UK shares led a rebound in European equity indexes on Friday after early poll results showed Prime Minister David Cameron’s Conservatives were set to govern Britain for another five years.
Broader market sentiment was also supported by a return to calm in US and European government bonds after a recent sell-off, with investors awaiting US jobs data due later in the session.
At 0858 GMT, the FTSEurofirst 300 index of pan-European shares was up 1.6 per cent at 1,572.07 points, with Britain’s FTSE 100 up by the same amount.
Bank Lloyds rose 6.3 per cent as the threat of a Labour-proposed banking levy disappeared while utility Centrica, which might have been hit by a tariff freeze under a Labour government, added 6.9 per cent. British defence group Babcock gained 7.1 per cent.
Conservatives’ win
With more than 95 per cent of seats declared, the Conservatives had won 310 of 650 seats and looked on track to win a majority in the Lower House of Parliament.
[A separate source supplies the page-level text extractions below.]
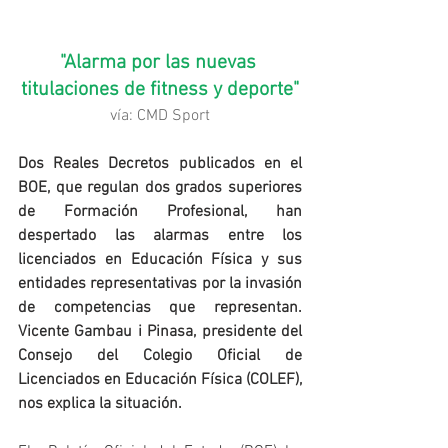
"Alarma por las nuevas 
titulaciones de fitness y deporte"
vía: CMD Sport
Dos Reales Decretos publicados en el 
BOE, que regulan dos grados superiores 
de Formación Profesional, han 
despertado las alarmas entre los 
licenciados en Educación Física y sus 
entidades representativas por la invasión 
de competencias que representan. 
Vicente Gambau i Pinasa, presidente del 
Consejo del Colegio Oficial de 
Licenciados en Educación Física (COLEF), 
nos explica la situación.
“As far as markets are concerned it is good news,’’ Stanhope Capital’s chief investment officer Jonathan Bell said.
“A conservative victory is preferable over a Labour-SNP coalition and that’s why we see sterling and UK equities higher and the sectors that were under threat from a Labour policy, such as financials and utility (shares), are going to do well.’’
The FTSEurofirst 300 index had fallen 6 per cent from a 14-1/2 year peak hit in April as a rebound in oil prices raised prospects of an early interest rate hike in the United States at a time of patchy economic growth.
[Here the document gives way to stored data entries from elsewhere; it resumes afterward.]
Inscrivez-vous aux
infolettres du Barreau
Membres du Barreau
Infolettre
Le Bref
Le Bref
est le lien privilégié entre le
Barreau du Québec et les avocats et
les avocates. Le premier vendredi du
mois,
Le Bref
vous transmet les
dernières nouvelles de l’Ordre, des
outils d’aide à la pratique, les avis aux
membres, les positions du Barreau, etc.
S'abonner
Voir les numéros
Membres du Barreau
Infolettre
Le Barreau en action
Euro zone government bonds had sold off sharply while the euro had rebounded against the dollar, dulling the euro zone’s export prospects.
“There will be a bit of a relief rally (after the UK election) and then people will go back to focus on the global economy,” Paul Sedgwick, head of investment at money manager Frank Investments.
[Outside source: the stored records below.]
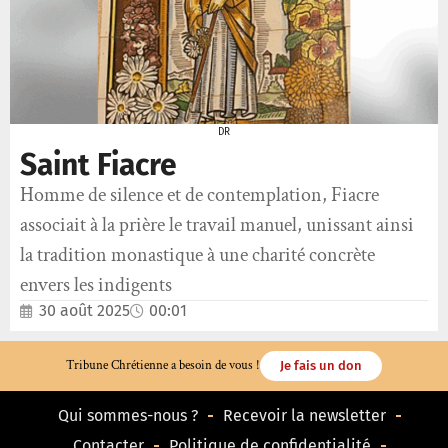
DR
Saint Fiacre
Homme de silence et de contemplation, Fiacre
associait à la prière le travail manuel, unissant ainsi
la tradition monastique à une charité concrète
envers les indigents
30 août 2025
00:01
Tribune Chrétienne a besoin de vous !
Je fais un don
Qui sommes-nous ?
Recevoir la newsletter
Contacter
Politique de confidentialité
“...If bonds stabilise I think equity markets will do well.”
US employment data
Investors were keeping a close eye on US employment data due at 1230 GMT for a fresh indication of the state of the world's largest economy.
Among individual movers, agrochemicals firm Syngenta rose 15 per cent after it rejected a $45 billion takeover offer from Monsanto, saying the offer was too low and did not fully take into account regulatory risks.
Nokia rose 3.4 per cent after taxi service Uber submitted a $3 billion bid for the Finnish firm’s map business HERE, the New York Times reported, citing people with knowledge of the offer.